IBM Shuts Down Facial Recognition Tech Development Due to Inaccuracy Issues
Tech giant IBM will no longer develop and sell facial recognition software for mass surveillance. The move came in response to the death of George Floyd, which raised concerns about the accuracy of face-scanning software in terms of race and gender, as well as about how the police use facial recognition technology (FRT) to track demonstrators and monitor neighborhoods.
IBM CEO, Arvind Krishna, made a dedicated announcement in a letter to a group of Democrats working on police reform legislation in the United States Congress. Krishna questioned whether FRT should be deployed by the police at all, saying in the letter:
“We believe now is the time to begin a national dialogue on whether and how facial recognition technology should be employed by domestic law enforcement agencies.”
Just recently, tests performed by Comparitech showed that Amazon’s face recognition technology incorrectly matched over a hundred of the U.S. and United Kingdom politicians with photos of arrested people.

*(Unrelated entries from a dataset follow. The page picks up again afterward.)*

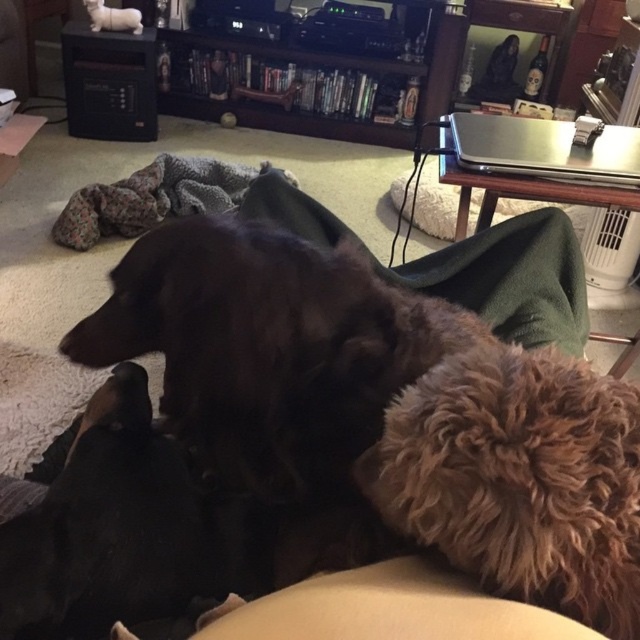 Question: Which object is positioned farthest from the white plush cat at upper left?

Choices:
 (A) shiny black dog at center
 (B) wooden entertainment center at upper center
 (C) green soft blanket at center

Answer: (A)

Question: Can you confirm if shiny black dog at center is bigger than wooden entertainment center at upper center?

Choices:
 (A) yes
 (B) no

Answer: (B)

Question: Where is shiny black dog at center located in relation to white plush cat at upper left in the image?

Choices:
 (A) below
 (B) above

Answer: (A)

Question: Which point appears farthest from the camera in this image?

Choices:
 (A) (241, 60)
 (B) (248, 429)
 (C) (570, 346)
 (D) (124, 8)

Answer: (A)

Question: Does shiny black dog at center have a greater width compared to wooden entertainment center at upper center?

Choices:
 (A) yes
 (B) no

Answer: (B)

Question: Considering the real-world distances, which object is farthest from the white plush cat at upper left?

Choices:
 (A) green soft blanket at center
 (B) shiny black dog at center

Answer: (B)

Comparitech noted the racial issue as Rekognition turned out to be racially biased, stating that “out of the 12 politicians who were misidentified at a confidence threshold of 90 percent or higher, six were not white. That means half of the misidentified people were people of color, even though non-whites only make up about one-fifth of the U.S. Congress and one-tenth of the U.K. parliament.”
Issues Surrounding FRT
In the meantime, FRT use cases are growing in number as it is used by casinos, dating sites, law enforcement, and security agencies, credit card companies, hotels, bars and restaurants, and even social media, among others.
A survey on policy and implementation issues of FRT from the Center for Catastrophe Preparedness and Response pointed out the need to ensure that the benefits of FRT must be weighed against the possible adverse effects it may have on subjects’ freedom and autonomy.
The report suggested that before using FRT, entities should consider how it addresses issues such as performance, evaluation, operation, policy concerns, and moral and political considerations.
The deployment of FRT should reportedly address issues such as possible creation of new security risks, protection of data, including gallery images, probe images, and data associated with these images, and secure transmission of related information. The report concluded:
“There are good reasons to believe that it will still be some time before FRT will be able to identify ‘a face in the crowd’ (in uncontrolled environments) with any reasonable level of accuracy and consistency. It might be that this is ultimately an unattainable goal, especially for larger populations. Not because the technology is not good enough but because there is not enough information (or variation) in faces to discriminate over large populations—i.e. with large populations it will create many biometric doubles that then need to be sorted out using another biometric.”